Wilkinson argues that stress underlies violent crime, alcoholism, and drug use. When people can't control much about their own lives, they can at least punch someone else, or smoke, or get drunk.
Wilkinson probably goes too far in blaming stress for almost every social problem we have, but he and Raphael and a host of others have raised some very serious issues about the way we distribute wealth.
Most Canadians accept the income gap as a fact of life. Responsible individuals, they believe, live with the consequences of their own actions. The rich are rich because they deserve to be, and the poor can be rich too, if only they'll get a job and work hard.
Even the poor tend to agree, and blame themselves for their own sorrows. This isn't surprising after a couple of centuries of North American optimism. Horatio Alger was a poor boy who got rich writing novels about poor boys who get rich.
But even Alger, in stories like Pluck and Luck, admitted that luck is as important as pluck. If you couldn't rescue a banker's daughter, you weren't going to get far.
To argue that the gap is a health issue, therefore, makes a lot of us very defensive -- you might even say stressed. It sounds like income redistribution, taking money away from the deserving rich and giving it to the feckless poor.
Some narrow-gap countries do tax the rich, but it doesn't go to the poor in one-time cheques. In fact, countries like Iceland and Japan don't seem to have many really poor people. That's because taxes support a solid infrastructure of housing, education and health care.
The rich robbing the poor
The problem is not the poor robbing the rich through taxes, but the rich robbing the poor through tax cuts that wreck the infrastructure. And the rich have to the chutzpah to tell us that this robbery is the way to prosperity for all.
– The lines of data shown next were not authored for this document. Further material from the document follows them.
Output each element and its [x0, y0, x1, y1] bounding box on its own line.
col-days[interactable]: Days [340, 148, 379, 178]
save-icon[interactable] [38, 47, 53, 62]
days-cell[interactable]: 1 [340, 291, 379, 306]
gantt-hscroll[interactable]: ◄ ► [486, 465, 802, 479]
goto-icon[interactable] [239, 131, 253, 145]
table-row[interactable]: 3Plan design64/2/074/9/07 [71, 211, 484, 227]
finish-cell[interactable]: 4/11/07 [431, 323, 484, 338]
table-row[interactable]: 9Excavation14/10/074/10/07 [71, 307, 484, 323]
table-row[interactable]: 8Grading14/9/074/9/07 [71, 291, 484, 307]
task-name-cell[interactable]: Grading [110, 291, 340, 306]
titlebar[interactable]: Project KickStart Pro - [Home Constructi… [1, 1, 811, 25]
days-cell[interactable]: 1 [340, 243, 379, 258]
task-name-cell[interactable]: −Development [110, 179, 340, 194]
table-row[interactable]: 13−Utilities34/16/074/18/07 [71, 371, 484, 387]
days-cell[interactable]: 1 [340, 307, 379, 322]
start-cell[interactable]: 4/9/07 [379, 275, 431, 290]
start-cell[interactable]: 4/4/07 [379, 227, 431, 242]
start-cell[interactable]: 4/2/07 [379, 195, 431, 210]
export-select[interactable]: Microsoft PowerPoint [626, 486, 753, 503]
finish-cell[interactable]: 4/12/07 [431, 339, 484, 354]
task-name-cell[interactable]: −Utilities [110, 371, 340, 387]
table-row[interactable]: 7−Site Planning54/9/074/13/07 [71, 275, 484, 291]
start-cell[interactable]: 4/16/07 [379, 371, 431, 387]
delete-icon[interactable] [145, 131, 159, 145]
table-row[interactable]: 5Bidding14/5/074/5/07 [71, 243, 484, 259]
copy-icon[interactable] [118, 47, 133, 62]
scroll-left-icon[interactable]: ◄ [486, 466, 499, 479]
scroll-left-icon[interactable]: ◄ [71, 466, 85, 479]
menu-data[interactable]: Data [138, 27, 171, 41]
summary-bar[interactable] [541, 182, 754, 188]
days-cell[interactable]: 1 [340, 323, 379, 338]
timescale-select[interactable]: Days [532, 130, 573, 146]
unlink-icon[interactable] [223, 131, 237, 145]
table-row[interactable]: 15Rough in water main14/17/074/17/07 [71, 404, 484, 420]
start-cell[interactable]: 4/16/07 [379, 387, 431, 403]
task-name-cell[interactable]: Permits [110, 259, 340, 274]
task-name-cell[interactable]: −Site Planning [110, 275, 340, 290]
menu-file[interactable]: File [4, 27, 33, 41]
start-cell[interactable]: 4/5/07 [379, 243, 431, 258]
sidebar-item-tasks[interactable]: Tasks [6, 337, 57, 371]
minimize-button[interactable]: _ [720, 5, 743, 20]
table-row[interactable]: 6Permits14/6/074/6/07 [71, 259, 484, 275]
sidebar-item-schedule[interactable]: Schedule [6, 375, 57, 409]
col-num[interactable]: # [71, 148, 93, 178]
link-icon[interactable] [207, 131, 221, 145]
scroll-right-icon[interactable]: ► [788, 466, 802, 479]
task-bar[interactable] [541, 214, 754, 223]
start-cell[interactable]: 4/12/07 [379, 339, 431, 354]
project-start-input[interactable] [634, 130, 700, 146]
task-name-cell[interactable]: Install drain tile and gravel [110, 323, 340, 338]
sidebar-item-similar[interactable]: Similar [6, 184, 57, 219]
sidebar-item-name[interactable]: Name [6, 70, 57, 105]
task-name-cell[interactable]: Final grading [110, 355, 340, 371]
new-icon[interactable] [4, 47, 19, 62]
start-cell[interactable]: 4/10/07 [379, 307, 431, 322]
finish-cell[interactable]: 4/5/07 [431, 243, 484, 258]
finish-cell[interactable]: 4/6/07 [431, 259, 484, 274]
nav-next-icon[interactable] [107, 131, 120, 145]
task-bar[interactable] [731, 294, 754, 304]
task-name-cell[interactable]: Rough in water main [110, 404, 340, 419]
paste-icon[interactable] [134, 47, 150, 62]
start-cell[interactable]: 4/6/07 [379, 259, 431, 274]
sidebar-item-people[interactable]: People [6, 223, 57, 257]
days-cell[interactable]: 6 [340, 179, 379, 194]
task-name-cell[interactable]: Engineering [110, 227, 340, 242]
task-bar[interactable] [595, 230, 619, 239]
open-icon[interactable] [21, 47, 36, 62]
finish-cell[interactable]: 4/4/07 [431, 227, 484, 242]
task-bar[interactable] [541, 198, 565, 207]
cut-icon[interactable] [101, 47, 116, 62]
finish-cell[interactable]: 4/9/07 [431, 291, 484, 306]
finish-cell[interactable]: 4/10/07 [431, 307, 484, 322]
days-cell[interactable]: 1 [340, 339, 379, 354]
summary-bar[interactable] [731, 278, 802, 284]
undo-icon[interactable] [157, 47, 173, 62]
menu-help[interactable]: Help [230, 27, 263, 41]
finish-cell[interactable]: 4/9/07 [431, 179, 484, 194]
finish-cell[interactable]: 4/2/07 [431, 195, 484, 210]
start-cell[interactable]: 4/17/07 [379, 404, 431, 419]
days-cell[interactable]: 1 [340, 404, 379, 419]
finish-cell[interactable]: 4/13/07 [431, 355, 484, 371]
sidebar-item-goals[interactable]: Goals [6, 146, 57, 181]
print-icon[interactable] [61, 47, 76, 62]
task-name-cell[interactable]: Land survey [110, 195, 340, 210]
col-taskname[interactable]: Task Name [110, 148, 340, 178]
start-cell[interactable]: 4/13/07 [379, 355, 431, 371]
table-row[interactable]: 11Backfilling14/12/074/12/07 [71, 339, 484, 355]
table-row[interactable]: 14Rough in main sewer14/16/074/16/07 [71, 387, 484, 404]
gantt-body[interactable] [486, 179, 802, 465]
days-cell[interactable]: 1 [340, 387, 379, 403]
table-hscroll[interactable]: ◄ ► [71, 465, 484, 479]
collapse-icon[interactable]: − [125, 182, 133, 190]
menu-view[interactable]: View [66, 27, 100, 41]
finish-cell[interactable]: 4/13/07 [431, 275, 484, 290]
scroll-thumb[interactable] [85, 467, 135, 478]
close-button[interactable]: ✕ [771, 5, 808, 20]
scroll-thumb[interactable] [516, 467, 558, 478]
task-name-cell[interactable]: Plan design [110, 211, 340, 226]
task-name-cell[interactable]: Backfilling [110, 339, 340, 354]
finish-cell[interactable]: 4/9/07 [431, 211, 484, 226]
Governments excuse themselves from delivering social services because they don't have the tax revenues any more. So private education and health care begin to look good to the affluent, while public education and health care, like public housing and transit, become down-market services for losers.
Because so many people still believe in Horatio Alger, the income-gap debate has stayed away from the health issue. Even the NDP and the Canadian Centre for Policy Alternatives define the problem as one of fairness -- as if poverty were simply a needless inconvenience to the poor.
If the Raphaels and Wilkinsons are right, however, the growing income gap in Canada -- as in the U.S., Britain, Russia, and China -- is literally a matter of life and death. The poor are dying early to subsidize the rich, who are too stupid to realize they're dying early too.
Dennis Raphael quotes the 19th-century Prussian physician Rudolf Virchow, who 150 years ago argued that "Medicine is a social science, and politics is nothing else but medicine on a large scale."
Virchow was wrong about some things, but he was dead right about that.